X_train = torch.from_numpy(X_train.toarray()).type(torch.float)
Y_train = torch.from_numpy(Y_train).type(torch.float)
X_val = torch.from_numpy(X_val.toarray()).type(torch.float)
Y_val = torch.from_numpy(Y_val).type(torch.float)

print("X_train shape:", X_train.shape)
print("Y_train shape:", Y_train.shape)
print("X_val shape:", X_val.shape)
print("Y_val shape:", Y_val.shape)

X_train shape: torch.Size([2485, 1473])
Y_train shape: torch.Size([2485])
X_val shape: torch.Size([604, 1473])
Y_val shape: torch.Size([604])


Now, we will create a `TensorDataset` to wrap those tensors. (https://pytorch.org/docs/stable/data.html#torch.utils.data.TensorDataset)

In [52]:
from torch.utils.data import TensorDataset

train_dataset = TensorDataset(X_train, Y_train)
val_dataset = TensorDataset(X_val, Y_val)

print("Size of train_dataset:", len(train_dataset))
print("Size of val_dataset:", len(val_dataset))

#we can index train_dataset to get a (data, label) tuple
print(train_dataset[0])
print([_t.shape for _t in train_dataset[0]])

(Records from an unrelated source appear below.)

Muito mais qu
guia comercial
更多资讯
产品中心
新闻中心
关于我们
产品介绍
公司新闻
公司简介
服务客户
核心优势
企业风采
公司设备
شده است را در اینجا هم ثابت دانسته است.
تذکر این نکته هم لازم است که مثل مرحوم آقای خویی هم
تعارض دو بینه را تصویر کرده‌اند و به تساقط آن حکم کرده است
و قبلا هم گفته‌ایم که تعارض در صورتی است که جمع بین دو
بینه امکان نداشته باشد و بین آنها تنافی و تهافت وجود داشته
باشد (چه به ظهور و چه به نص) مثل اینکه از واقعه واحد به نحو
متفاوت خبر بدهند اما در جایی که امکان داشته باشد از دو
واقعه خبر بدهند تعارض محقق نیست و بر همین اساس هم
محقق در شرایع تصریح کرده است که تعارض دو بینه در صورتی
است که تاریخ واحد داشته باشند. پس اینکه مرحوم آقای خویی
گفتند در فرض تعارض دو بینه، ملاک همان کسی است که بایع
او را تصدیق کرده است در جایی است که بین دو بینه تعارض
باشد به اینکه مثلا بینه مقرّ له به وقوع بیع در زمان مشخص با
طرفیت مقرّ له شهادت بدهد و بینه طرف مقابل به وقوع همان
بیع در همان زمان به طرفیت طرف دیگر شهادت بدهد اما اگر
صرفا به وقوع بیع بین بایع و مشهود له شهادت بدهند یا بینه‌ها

Size of train_dataset: 2485
Size of val_dataset: 604
(tensor([0., 0., 0.,  ..., 0., 0., 0.]), tensor(0.))
[torch.Size([1473]), torch.Size([])]


Next, we will load the dataset into a dataloader so that we can we can use it to loop through the dataset for training and validating. (https://pytorch.org/docs/stable/data.html#torch.utils.data.DataLoader)

In [53]:
from torch.utils.data import DataLoader

# how many samples per batch to load
batch_size = 32

# prepare dataloaders
train_loader = DataLoader(train_dataset, batch_size=batch_size, shuffle=True)
val_loader = DataLoader(val_dataset, batch_size=batch_size)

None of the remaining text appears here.